___ DATA FOR PROCESSING
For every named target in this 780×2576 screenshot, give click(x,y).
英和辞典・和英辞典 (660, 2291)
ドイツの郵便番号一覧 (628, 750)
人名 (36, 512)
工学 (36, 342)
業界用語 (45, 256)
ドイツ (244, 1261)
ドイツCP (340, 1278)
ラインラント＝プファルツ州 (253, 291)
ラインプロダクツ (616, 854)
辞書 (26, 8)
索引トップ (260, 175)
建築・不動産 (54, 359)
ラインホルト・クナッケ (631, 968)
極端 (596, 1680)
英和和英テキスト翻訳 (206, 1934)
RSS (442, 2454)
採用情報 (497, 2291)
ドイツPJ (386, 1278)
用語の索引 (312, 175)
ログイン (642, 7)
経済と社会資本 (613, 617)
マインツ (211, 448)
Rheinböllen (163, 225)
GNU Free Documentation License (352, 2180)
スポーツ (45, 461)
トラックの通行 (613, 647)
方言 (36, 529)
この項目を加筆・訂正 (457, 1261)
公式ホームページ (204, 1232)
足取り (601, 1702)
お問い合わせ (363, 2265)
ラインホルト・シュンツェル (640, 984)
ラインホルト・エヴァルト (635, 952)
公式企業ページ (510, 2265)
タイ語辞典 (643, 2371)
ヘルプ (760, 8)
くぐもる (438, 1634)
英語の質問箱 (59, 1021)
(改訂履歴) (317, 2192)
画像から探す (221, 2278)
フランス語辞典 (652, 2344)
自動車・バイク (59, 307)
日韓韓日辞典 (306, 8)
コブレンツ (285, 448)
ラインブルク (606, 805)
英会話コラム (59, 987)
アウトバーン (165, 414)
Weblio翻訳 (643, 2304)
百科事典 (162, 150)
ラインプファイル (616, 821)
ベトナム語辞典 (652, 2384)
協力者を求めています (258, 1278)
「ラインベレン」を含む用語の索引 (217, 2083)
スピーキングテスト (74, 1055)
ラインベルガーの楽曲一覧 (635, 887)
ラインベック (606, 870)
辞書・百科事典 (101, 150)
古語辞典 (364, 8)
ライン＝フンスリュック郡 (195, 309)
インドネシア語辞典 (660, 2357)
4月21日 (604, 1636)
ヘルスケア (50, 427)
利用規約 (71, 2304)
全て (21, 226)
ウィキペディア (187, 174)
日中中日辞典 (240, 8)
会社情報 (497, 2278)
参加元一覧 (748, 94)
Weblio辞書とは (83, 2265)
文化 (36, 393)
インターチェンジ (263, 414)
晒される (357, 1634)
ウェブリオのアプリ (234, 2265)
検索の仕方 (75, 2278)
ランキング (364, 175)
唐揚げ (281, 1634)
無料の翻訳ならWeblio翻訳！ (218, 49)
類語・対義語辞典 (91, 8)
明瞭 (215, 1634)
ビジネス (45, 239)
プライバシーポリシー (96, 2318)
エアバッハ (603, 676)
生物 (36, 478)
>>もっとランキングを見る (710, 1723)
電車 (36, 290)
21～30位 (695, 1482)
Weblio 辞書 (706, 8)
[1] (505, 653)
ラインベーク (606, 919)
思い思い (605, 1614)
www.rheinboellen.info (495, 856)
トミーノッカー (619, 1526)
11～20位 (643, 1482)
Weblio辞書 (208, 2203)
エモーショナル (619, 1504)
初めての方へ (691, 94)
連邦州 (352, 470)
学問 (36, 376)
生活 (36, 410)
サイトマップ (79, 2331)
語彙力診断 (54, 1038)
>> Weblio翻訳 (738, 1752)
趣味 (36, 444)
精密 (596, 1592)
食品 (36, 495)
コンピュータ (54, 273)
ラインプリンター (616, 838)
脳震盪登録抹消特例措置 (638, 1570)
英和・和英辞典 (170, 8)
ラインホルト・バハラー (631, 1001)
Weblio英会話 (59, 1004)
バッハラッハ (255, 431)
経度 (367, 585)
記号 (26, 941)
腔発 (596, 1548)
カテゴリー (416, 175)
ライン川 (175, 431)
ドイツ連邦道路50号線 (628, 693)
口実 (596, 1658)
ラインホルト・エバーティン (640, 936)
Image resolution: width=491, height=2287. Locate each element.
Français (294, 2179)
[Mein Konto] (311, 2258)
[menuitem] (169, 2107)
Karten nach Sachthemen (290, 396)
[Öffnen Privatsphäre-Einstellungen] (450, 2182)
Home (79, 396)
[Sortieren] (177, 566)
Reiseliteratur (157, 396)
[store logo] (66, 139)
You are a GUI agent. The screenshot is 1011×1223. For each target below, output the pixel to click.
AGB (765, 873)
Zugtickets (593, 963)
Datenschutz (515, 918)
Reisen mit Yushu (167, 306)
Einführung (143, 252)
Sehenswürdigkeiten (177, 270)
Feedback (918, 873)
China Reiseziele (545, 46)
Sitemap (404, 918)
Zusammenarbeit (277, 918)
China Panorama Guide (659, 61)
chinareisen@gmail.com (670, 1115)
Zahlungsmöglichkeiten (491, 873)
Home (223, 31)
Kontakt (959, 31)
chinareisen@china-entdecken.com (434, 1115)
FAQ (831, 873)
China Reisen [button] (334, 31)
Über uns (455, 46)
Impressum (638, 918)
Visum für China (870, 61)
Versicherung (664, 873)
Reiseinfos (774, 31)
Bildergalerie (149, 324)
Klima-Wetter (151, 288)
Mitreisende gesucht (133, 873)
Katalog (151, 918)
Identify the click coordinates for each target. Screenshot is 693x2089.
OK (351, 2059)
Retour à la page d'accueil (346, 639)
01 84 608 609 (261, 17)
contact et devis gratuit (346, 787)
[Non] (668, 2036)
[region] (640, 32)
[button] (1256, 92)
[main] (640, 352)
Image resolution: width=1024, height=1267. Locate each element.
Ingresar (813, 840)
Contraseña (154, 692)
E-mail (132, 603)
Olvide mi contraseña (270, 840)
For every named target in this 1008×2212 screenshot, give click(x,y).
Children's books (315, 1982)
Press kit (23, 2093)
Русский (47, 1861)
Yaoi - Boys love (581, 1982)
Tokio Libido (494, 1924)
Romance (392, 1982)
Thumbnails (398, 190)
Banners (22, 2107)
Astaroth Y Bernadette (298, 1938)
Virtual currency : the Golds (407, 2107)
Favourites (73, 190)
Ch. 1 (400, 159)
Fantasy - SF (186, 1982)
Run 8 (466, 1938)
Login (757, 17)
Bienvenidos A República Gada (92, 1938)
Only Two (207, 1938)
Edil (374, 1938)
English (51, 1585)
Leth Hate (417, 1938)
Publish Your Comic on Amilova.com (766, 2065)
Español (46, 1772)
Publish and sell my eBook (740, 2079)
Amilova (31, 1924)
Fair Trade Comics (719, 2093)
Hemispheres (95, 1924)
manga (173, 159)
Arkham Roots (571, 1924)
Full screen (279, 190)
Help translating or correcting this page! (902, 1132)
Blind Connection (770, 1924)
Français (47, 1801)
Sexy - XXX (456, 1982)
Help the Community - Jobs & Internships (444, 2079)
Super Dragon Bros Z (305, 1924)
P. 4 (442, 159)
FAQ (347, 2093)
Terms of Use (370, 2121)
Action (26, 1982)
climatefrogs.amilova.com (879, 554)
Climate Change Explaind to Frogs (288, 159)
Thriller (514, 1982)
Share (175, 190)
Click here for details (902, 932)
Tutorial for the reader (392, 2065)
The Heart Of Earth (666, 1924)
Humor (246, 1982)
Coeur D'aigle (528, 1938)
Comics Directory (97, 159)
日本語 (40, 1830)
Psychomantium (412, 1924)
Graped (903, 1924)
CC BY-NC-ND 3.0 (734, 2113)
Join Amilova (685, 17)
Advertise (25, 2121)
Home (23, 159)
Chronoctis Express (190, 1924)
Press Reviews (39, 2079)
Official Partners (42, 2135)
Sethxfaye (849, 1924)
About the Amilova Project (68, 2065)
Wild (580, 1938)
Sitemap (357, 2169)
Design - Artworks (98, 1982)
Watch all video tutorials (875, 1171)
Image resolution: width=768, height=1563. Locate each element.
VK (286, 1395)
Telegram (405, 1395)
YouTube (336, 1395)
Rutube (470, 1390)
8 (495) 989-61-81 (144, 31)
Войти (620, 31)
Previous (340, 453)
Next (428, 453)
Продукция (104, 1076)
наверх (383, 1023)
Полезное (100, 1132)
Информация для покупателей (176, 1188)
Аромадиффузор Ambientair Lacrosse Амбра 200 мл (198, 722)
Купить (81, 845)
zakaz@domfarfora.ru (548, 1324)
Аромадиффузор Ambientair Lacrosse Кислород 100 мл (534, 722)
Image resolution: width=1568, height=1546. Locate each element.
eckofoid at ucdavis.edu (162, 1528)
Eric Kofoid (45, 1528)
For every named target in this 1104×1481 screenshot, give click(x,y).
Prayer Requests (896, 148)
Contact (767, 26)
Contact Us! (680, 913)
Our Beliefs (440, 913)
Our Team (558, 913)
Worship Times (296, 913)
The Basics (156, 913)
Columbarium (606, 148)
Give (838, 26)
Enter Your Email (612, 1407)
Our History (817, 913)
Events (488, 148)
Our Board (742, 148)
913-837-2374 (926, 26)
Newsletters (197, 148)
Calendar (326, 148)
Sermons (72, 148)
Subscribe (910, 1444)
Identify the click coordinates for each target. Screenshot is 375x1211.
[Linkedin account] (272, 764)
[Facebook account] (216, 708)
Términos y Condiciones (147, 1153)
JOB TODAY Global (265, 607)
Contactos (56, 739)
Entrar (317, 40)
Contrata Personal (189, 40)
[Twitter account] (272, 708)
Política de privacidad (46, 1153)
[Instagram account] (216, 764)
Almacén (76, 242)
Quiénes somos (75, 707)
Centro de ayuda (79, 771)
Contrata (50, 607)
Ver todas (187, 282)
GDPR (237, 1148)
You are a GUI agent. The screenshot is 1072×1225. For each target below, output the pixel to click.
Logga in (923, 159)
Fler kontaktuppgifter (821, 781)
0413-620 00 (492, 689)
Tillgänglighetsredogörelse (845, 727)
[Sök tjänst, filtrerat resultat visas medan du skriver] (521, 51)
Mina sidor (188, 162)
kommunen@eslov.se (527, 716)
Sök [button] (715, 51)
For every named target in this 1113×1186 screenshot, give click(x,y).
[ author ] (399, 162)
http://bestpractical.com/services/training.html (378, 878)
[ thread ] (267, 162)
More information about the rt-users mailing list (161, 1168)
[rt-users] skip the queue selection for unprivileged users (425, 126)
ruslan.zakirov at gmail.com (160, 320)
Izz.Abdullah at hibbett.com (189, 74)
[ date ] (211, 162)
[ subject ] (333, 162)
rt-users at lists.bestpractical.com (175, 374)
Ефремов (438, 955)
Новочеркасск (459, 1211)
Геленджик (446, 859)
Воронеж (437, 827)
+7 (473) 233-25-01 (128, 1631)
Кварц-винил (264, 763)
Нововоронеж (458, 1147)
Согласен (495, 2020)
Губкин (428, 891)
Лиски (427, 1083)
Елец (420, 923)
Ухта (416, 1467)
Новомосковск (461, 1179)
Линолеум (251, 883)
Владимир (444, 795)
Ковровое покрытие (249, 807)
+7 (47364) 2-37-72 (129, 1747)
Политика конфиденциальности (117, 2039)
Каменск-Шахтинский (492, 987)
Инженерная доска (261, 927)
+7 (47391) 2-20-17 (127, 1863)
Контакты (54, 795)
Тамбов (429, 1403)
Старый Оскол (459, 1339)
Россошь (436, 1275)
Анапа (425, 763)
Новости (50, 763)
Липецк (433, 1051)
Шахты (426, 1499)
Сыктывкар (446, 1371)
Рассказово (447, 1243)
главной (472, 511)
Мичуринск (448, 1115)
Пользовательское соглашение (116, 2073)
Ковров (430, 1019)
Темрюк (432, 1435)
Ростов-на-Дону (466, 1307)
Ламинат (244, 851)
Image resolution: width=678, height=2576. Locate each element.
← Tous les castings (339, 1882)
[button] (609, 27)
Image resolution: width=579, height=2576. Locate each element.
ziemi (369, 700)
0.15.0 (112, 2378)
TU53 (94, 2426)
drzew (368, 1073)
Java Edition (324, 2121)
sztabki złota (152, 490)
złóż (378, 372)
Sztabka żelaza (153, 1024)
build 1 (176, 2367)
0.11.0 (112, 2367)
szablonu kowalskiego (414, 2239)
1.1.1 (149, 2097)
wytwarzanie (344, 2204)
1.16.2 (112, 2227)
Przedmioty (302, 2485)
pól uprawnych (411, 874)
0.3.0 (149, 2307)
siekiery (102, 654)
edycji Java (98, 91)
______
_TASK BRIEF_
Give the number of lines above that contain the word "coordinates", with no other text.

_SOLUTION TO THIS TASK_
2